Wednesday, June 21, 2017

Day 1621 - Make a Joyful Noise! (It’s Spring!)



A version of a sermon shared with First Presbyterian Church in Spring City, TN, June 18, 2017.


Last week we learned how God’s New Creation by Jesus offers a response of grace to assuage my friend’s lament, “I feel like God is constantly testing me.” Today, let’s explore a postscript on that blessing of grace from the Psalms.
If there is one book of the bible most people know, it is probably the Psalms. If you just open the bible at the middle, you are likely to find a Psalm.  For all we have heard about Psalms, few of us read them so carefully to realize how emotionally packed they are.
Psalms are a conversation with God about life. You can find a good book on. the Psalms called Praying the Psalms by W. Bruggemann.) 
The Psalms are particularly a Jewish conversation with God that is a relentless expression of Jewish piety. It is a piety often tinged with anger or protest that modern Christians like us who usually have a very different idea of piety find quite disturbing.
We seldom are outwardly comfortable arguing with, or shouting at God. Yet, if we want the most benefit from reading the Psalms we must know a little bit about their context in the Jewish mindset and the creation of humanity.
The ancient Jewish mindset is rooted in (1) the creation story, (2) the story of Abraham, and (3) the story of Jacob whose name was changed to Israel, he who struggles with God. God created all of humanity and declared it all “very good,” yet God chose to single out the Israelites as his favored people and make a covenant with them a promise, “I will be your God” and a command, “You shall be holy.”
The Psalms are a conversation about the thousands of years of Jewish history with God, characterized by anger, celebration, resentment, compassion, submission, rebellion and selective memory. Some Psalms are angry demands from God for explanation or vindication that make us uncomfortable. They don’t conform meticulously to the Protestant idea about piety as deference to God, but if we can get past the discomfort, we find messages for us in the Psalms. If anything, the Psalms are written in pattern that mimics actual life itself (Bruggemann) and if read and used carefully help us cope with life. 
Think about it. Life is really a path of three experiences wherein we pass from a comfortable orientation, into a state of disruption or disorientation of our comfort zone, and then into a new orientation (and hopefully comfort). Often the pattern repeats multiple times in life, and sometimes we feel locked in the disorientation never getting to that last stage of comfort or reorientation.
When life was good, Jewish writers wrote psalms of praise, celebration and thanksgiving to God. When life was bad with disasters as threats to life, loss of a king, loss of freedom, illness and loomed, they wrote psalms of trust or pleas for help from God, or of lament or anger that God allows the disaster, and demand for justification.
We may get more benefit if we read the psalms as record of humanity calling on our Creator as we struggle to make sense of the changes in our life than as a record of history between God and Jews. John Calvin described the Psalms as “An anatomy of all parts of the soul.” (p 65 Brueggemann)
When we read a Psalm two things are important, what we discover within the Psalm and what we bring to the Psalm by our own mind and experience. Those two perspectives, what is written and what we feel, work together to create the message we gain from the psalm.
When you read a psalm that way, often you realize the psalm creates a new feeling or image within you not experienced before. The angry psalms dare you to ask of God and yourself hard questions about life, or to express emotions of great joy about life. All these experiences deal with those stages of comfort, of upset or disorientation, and where equilibrium and comfort is reacquired. The Psalms have a message for every stage of life.

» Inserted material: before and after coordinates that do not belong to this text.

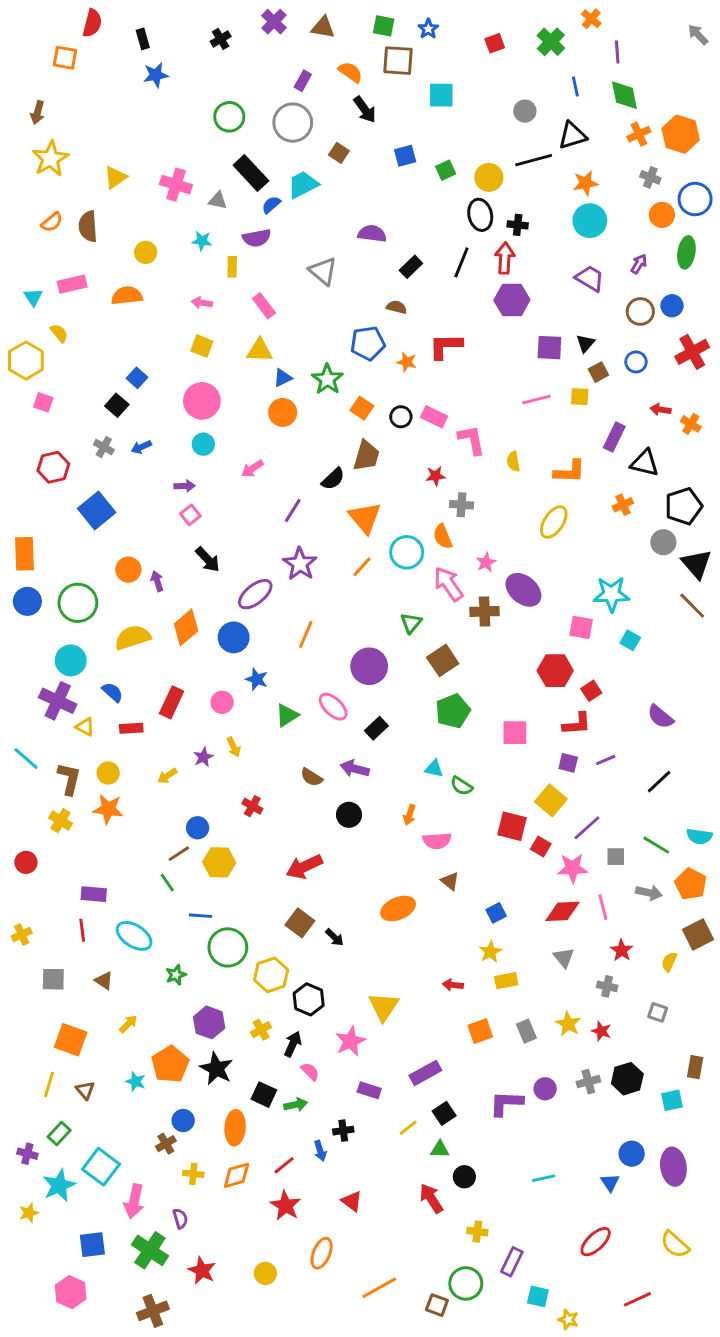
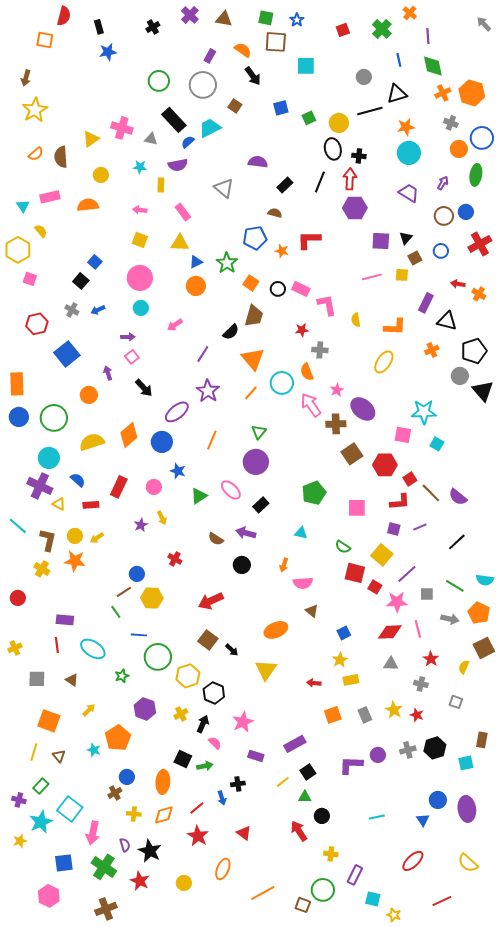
yellow triangle: (115, 177) -> (91, 139), moved
purple arrow: (157, 581) -> (108, 373), moved
brown line: (692, 606) -> (431, 493), moved
green triangle: (411, 623) -> (259, 432), moved
brown square: (443, 660) -> (352, 454), moved
yellow arrow: (167, 776) -> (97, 538), moved
green semicircle: (461, 786) -> (343, 547), moved
gray triangle: (564, 958) -> (391, 664), turned -49
yellow triangle: (384, 1007) -> (266, 670), moved
black star: (216, 1069) -> (150, 851), moved

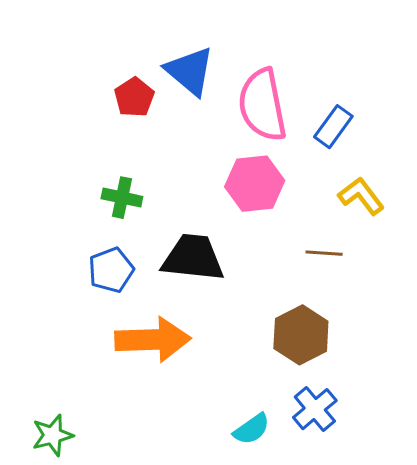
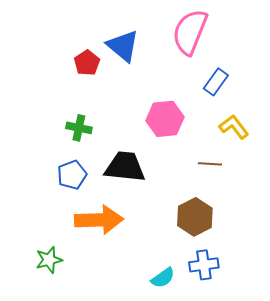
pink semicircle: (262, 105) -> (190, 32), moved, turned 33
blue cross: (315, 409) -> (204, 265), turned 32
green star: (52, 435) -> (49, 260), moved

Have you ever felt despair expressed in Psalm 22:14-15:
“I am poured out like water, all my bones are out of joint,
my heart is like wax, it is melted in my chest,
my strength is dried up like a piece of dry pottery and my tongue sticks to my jaws,
you lay me in the dust of death.”

Or, grief described in Psalm 6:6:
Every night I flood my bed with tears.
I drench my couch with my weeping.”

Or; the comfort and relief in Psalm 23:4
            Even though I walk through the darkest valley, I fear no evil;
            for you are with me;
            your rod and your staff— they comfort me.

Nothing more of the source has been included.